# Distribution of Sum Square Total — Is there an error in my textbook?

I'd like to check my understanding that there is an incorrect statement in my textbook. Then, I'd like to check my understanding on what is actually true.

Montgomery's Design of Experiments textbook (Design and Analysis of Experiments, edition 5, page 69), states the following in the section for standard one-way (fixed effects) ANOVA.

Because we have assumed that the errors $\epsilon_{ij}$ are normally and independently distributed with mean zero and variance $\sigma^2$, the observations $y_{ij}$ are normally and independently distributed with mean $\mu + \tau_i$ and variance $\sigma^2$. Thus, $SS_T$ [sum squares total] is a sum of squares in normally distributed random variables; consequently, it can be shown that $SS_{T}/{\sigma^2}$ is distributed chi-square with N-1 degrees of freedom.

I think this is false because it neglects to say "under the null hypothesis that $\tau_1 = \ldots = \tau_a = 0$." Right?

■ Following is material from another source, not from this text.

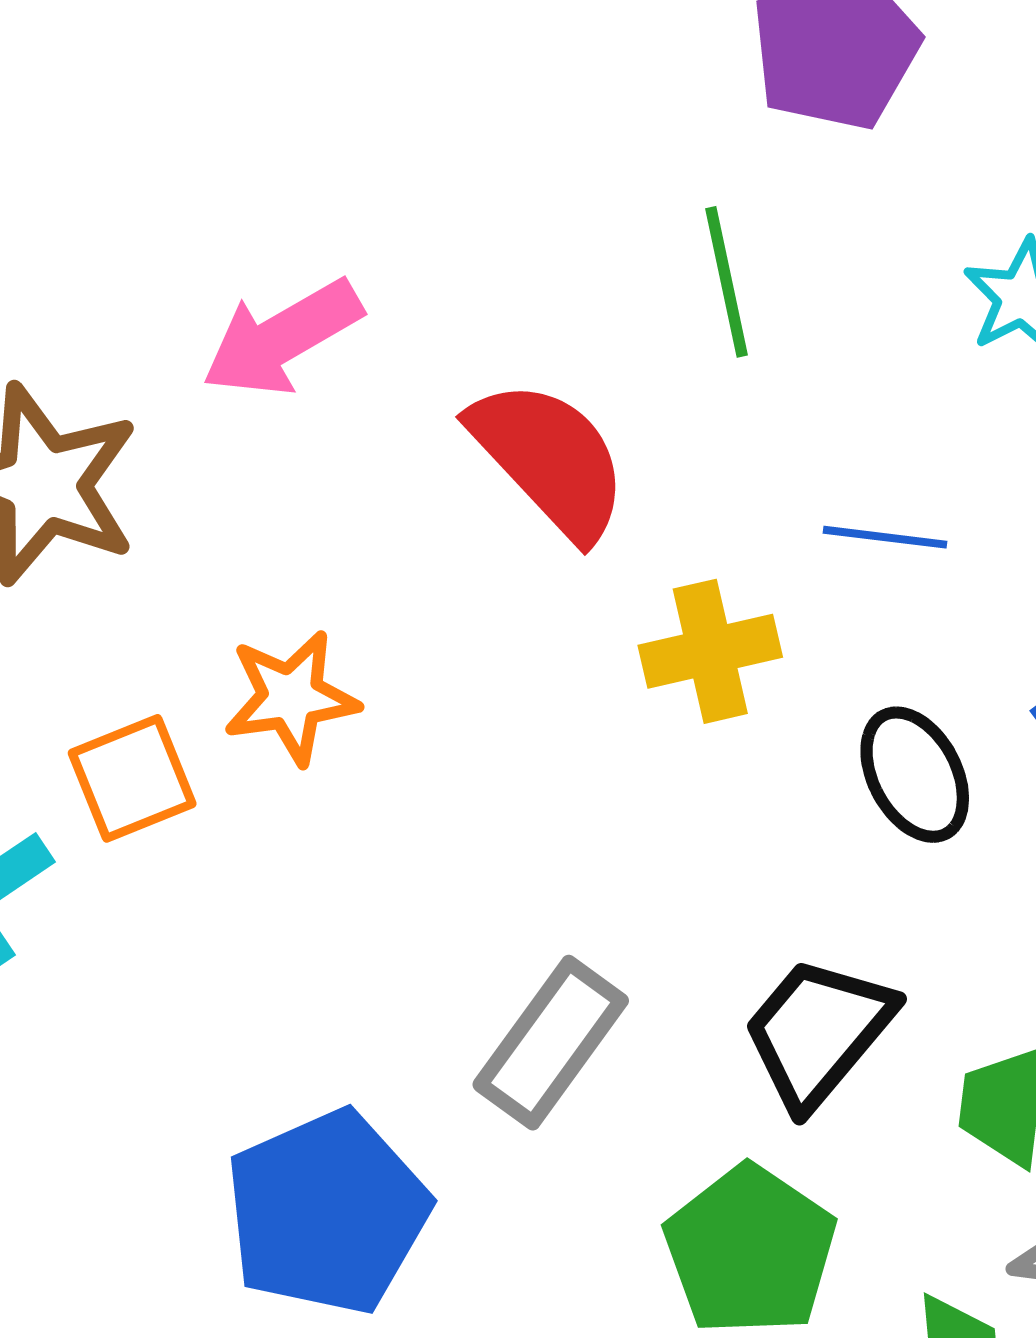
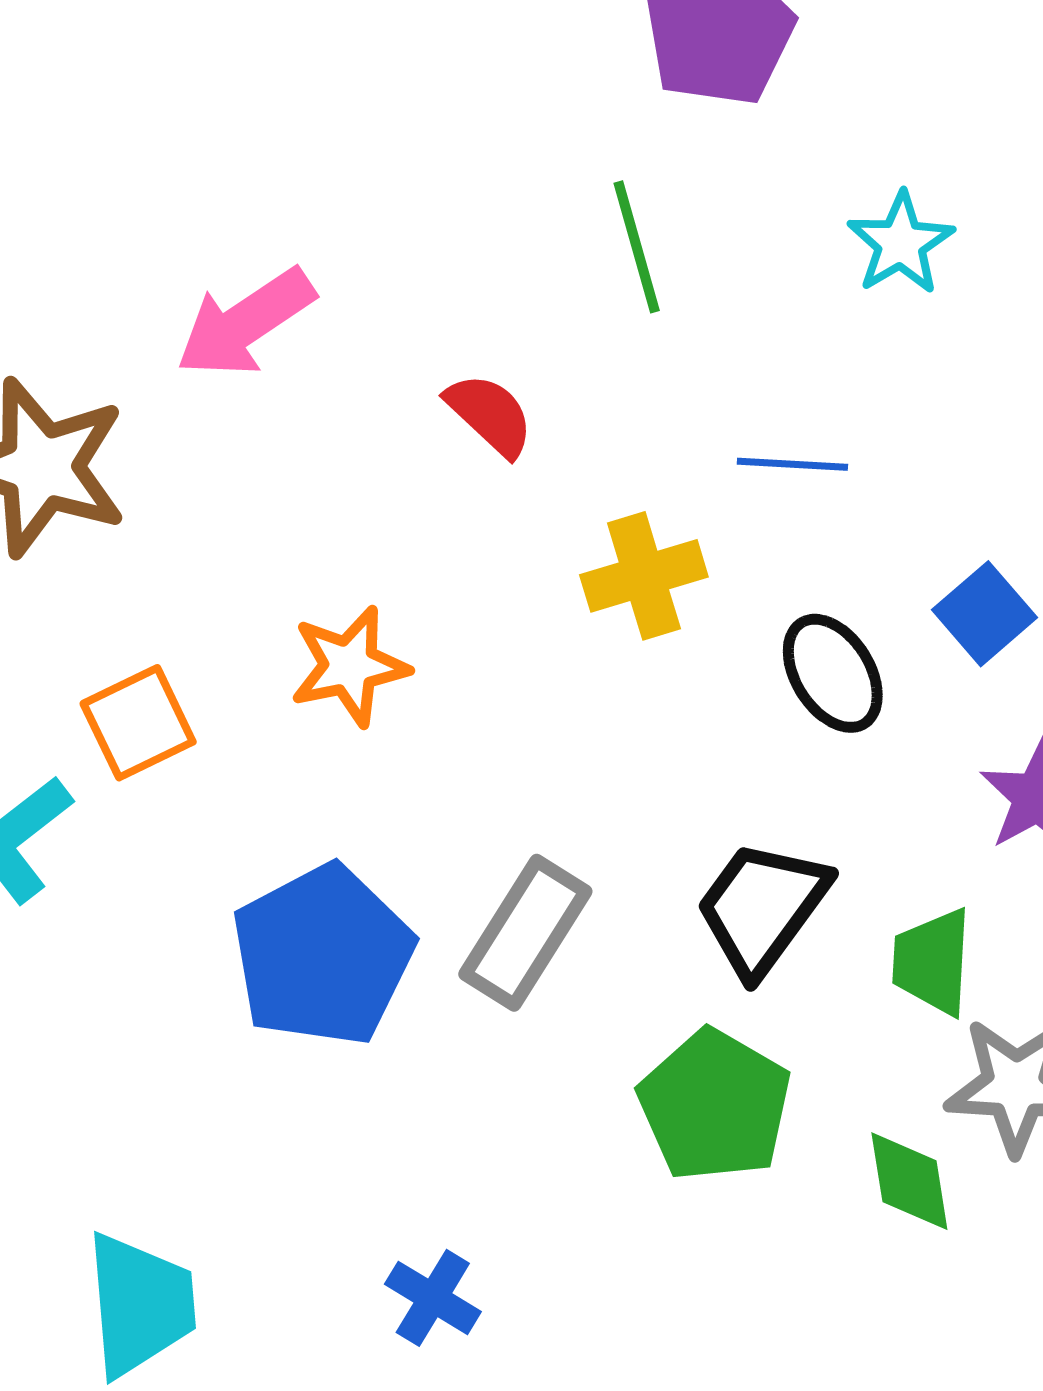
red semicircle: (549, 459) -> (490, 415), size x0.6
orange star: (291, 697) -> (350, 666), moved
blue pentagon: (327, 1212) -> (323, 955), moved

I believe that $SS_{T}/{\sigma^2} \sim \chi^2(N-1)$ holds only under the null hypothesis.

Furthermore, in an attempt to understand this properly, I think $SS_{T}/{\sigma^2}$ should be noncentral chi-square. First, $SSE/{\sigma^2}$ is always distributed chi-square (with noncentrality parameter 0). Next, $SS_{Trt}/{\sigma^2}$ is chisquare with noncentrality 0 under null and noncentrality >0 in the alternative. Finally, $SSE$ and $SS_{Trt}$ are known to be independent in general. Thus $SS_{T}/{\sigma^2}$ is the sum of independent noncentral chi squared random variables, and thus noncentral chi-squared.

With this reassurance, it will not be hard for me to find the noncentrality parameters.

You are right. If the null does not hold, $SS_T$ will follow noncentral Chi-square distribution. I'll leave it for you to find the noncentrality parameter.